SALT LAKE CITY — The Utah Hospital Association is calling on Gov. Gary Herbert to issue a statewide Utah mask mandate.
In a letter to the governor, Utah Senate President Stuart Adams, and Utah House Speaker Brad Wilson, UHA President and CEO Greg Bell says he appreciates the steps the state has taken during the COVID-19 pandemic, but worries about the new surge in cases.
“As Utah has re-opened our economy, we have been pleased to see the resurgence of economic activity and return of many normal activities. Unfortunately, we have also seen a serious increase of infection. That increase is bringing impacts on hospitals and health care professionals which are unsustainable,” he writes.
According to Bell, UHA launched its #MaskUpUtah campaign to encourage people across the state to wear a mask. But he worries it’s taking too long for enough people to start taking that preventative measure. That’s why he says his association is asking for an order from the governor.

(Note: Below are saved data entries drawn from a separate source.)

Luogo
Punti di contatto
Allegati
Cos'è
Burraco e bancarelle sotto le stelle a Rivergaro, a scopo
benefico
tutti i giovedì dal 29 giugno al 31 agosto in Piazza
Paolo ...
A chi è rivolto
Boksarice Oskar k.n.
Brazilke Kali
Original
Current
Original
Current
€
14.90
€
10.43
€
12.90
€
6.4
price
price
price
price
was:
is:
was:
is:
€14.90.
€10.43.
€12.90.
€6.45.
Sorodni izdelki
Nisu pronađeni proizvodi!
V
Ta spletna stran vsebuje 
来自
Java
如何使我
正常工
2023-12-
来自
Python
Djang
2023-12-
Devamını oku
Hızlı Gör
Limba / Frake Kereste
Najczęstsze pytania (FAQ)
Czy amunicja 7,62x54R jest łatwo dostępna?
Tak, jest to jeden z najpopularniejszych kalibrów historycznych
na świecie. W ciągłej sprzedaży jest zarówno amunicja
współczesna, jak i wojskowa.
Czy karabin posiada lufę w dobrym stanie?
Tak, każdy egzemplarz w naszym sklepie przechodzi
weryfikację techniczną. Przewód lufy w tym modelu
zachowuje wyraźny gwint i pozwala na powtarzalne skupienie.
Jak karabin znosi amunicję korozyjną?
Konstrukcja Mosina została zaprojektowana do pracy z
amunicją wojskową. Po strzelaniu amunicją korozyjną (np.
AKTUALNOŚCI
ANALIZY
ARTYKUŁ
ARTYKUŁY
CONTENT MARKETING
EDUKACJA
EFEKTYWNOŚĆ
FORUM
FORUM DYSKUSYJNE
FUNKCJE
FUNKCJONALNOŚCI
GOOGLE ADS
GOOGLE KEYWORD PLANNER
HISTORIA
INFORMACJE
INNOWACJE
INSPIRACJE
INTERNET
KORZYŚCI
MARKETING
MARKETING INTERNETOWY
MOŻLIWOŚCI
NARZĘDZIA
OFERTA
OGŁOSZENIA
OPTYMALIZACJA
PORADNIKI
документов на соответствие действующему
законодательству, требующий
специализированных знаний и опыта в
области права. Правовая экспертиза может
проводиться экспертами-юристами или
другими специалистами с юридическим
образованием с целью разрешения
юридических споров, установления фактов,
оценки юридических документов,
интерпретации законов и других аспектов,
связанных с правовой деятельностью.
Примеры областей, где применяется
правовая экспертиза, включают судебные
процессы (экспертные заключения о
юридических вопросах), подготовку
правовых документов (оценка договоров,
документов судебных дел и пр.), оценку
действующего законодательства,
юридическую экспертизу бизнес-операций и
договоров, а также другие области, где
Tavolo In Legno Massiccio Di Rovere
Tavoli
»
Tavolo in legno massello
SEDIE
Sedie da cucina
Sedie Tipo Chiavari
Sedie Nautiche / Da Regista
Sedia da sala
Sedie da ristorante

“A report from Goldman Sachs’s Chief Economist finds that masking 90% of people can reduce an R-naught infection rate of 1.6% to .6% over time,” Bell writes, saying that if 90% of the population would wear a mask, the reduction of infections would drop dramatically.

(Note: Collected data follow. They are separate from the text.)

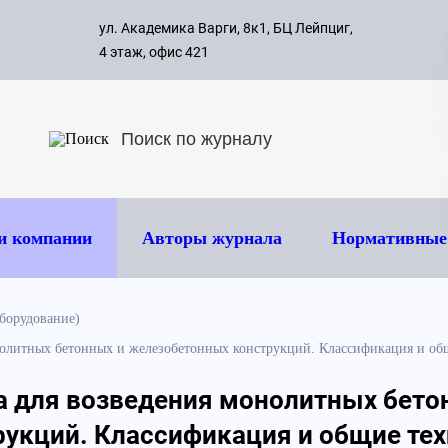
с 09:00 д
ул. Академика Варги, 8к1, БЦ Лейпциг,
ок
8 495 
4 этаж, офис 421
и компании
Авторы журнала
Нормативные
борудование)
олитных бетонных и железобетонных конструкций. Классификация и об
а для возведения монолитных бето
укций. Классификация и общие тех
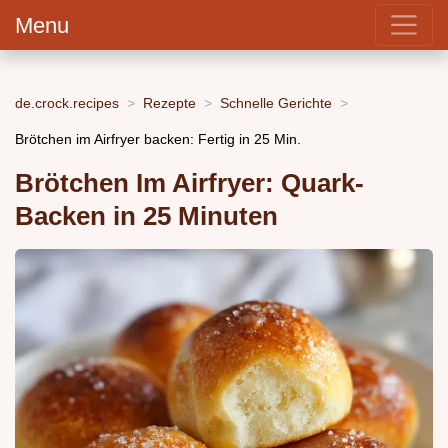
Menu
de.crock.recipes
Rezepte
Schnelle Gerichte
Brötchen im Airfryer backen: Fertig in 25 Min.
Brötchen Im Airfryer: Quark-
Backen in 25 Minuten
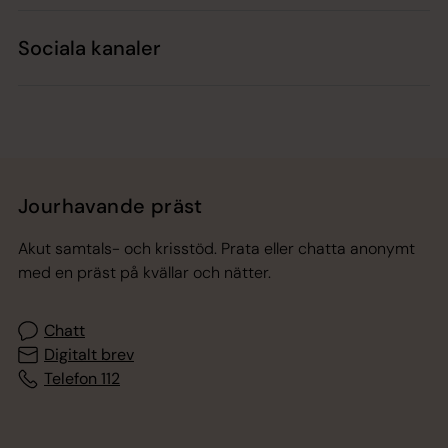
Sociala kanaler
Jourhavande präst
Akut samtals- och krisstöd. Prata eller chatta anonymt
med en präst på kvällar och nätter.
Chatt
Digitalt brev
Telefon 112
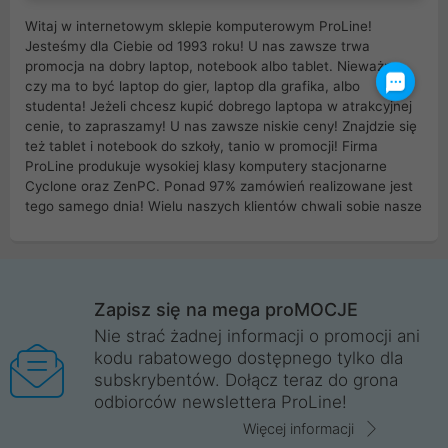
Witaj w internetowym sklepie komputerowym ProLine!
Jesteśmy dla Ciebie od 1993 roku! U nas zawsze trwa
promocja na dobry laptop, notebook albo tablet. Nieważne
czy ma to być laptop do gier, laptop dla grafika, albo
studenta! Jeżeli chcesz kupić dobrego laptopa w atrakcyjnej
cenie, to zapraszamy! U nas zawsze niskie ceny! Znajdzie się
też tablet i notebook do szkoły, tanio w promocji! Firma
ProLine produkuje wysokiej klasy komputery stacjonarne
Cyclone oraz ZenPC. Ponad 97% zamówień realizowane jest
tego samego dnia! Wielu naszych klientów chwali sobie nasze
myszki dla graczy i klawiatury mechaniczne. Posiadamy sieć
sklepów komputerowych na terenie kraju. W większości z
nich możesz odebrać zamówienie bez kosztów transportu.
Posiadamy sklep komputerowy w miastach takich jak
Wrocław, Poznań, Legnica, Katowice, Gliwice, Kalisz, Bytom,
Zapisz się na mega proMOCJE
Trzebnica, Opole. Szybka i profesjonalna obsługa!
Nie strać żadnej informacji o promocji ani
kodu rabatowego dostępnego tylko dla
ProLine to polska firma ze 100% polskim kapitałem. Działamy
subskrybentów. Dołącz teraz do grona
legalnie i płacimy podatki w naszym kraju! Posiadamy siedzibę
odbiorców newslettera ProLine!
główną w Mirkowie oraz salony na terenie kraju. Cała
komunikacja ze sklepem komputerowym ProLine jest
Więcej informacji
szyfrowana za pomocą technologii SSL. Nie sprzedajemy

“The Goldman report says, ‘…we estimate that a national mandate could cut the national average growth rate of infections by nearly 1.0pp to 0.6-0.7%.’ Thus, the upshot of our analysis is that a national face mask mandate could potentially substitute for renewed lockdowns that would otherwise subtract nearly 5% from GDP.”
Bell also cites findings from the HERO project that tested a random sampling of more than 8,000 Utahn’s antibodies. It found an asymptomatic rate of 2.4 for each confirmed COVID case. Bell says that “is vastly less than estimates of there being unconfirmed cases of 10 to 25 times the known number of infected. This means that we are a long, long way from herd immunity.”
Utah Mask Mandate, a way to prevent another shutdown
Bell tells KSL NewsRadio we need to intervene in order to prevent another shutdown of the economy.
“We only have a couple of tools in our toolbox, we can either shut the economy down, or we can have everyone wear a mask and socially distance.
“We cannot have 550 to 650 almost 700 [new] infections a day we can’t sustain that. As the pressure gets bigger and bigger and greater in our hospitals we’re going to have to make some uncomfortable decisions, and we want to avoid that.”
Bell says hospitals in Utah are doing well with their PPE; they have been able to re-establish their supply chains and stores with the help of the state. But he worries about how the latest spike could overtax local hospitals.
“There is an absolute limit. We can expand ICU beds and oxygen etc. But there are only so many skilled practitioners, intensivists, physicians, nurses and techs who are prepared to respond to the most serious cases.”
Bell says resources begin to get tapped when hospitals reach 85% of their ICU beds taken. He adds, at least one hospital in the UHA is already there.
“I think the business community [and] the medical community see [wearing masks] as was way to keep us safe [from] this infection rather than shutting our economy down. We just don’t want to do that again, and if we can mask, we can avoid that.”
Overstep of power?
Beyond the scope of those debating whether a mandate would be a good idea, are those questioning whether it’s even allowed.
Connor Boyack with the Libertas Institute joined KSL Newsradio Wednesday morning to share his concerns about the potential mandate.
“When you read the actual law of the powers that the governor has under emergency declaration, and so forth, he doesn’t have the authority to issue a statewide mask mandate,” Boyack explains. “The legislature has not given him that authority. [Instead,] he can order state officials and local officials to do things.”
In addition to questions of legality, he’s also wondering how such a mandate would be enforced.
“Are we going to throw them in jail like some states are doing with a misdemeanor?” he asks. “Now we’re going to put people in jail just because they’re not wearing a mask?”
After meeting with legislative leaders Tuesday and state health officials Wednesday, an announcement regarding Herbert’s decision is expected soon.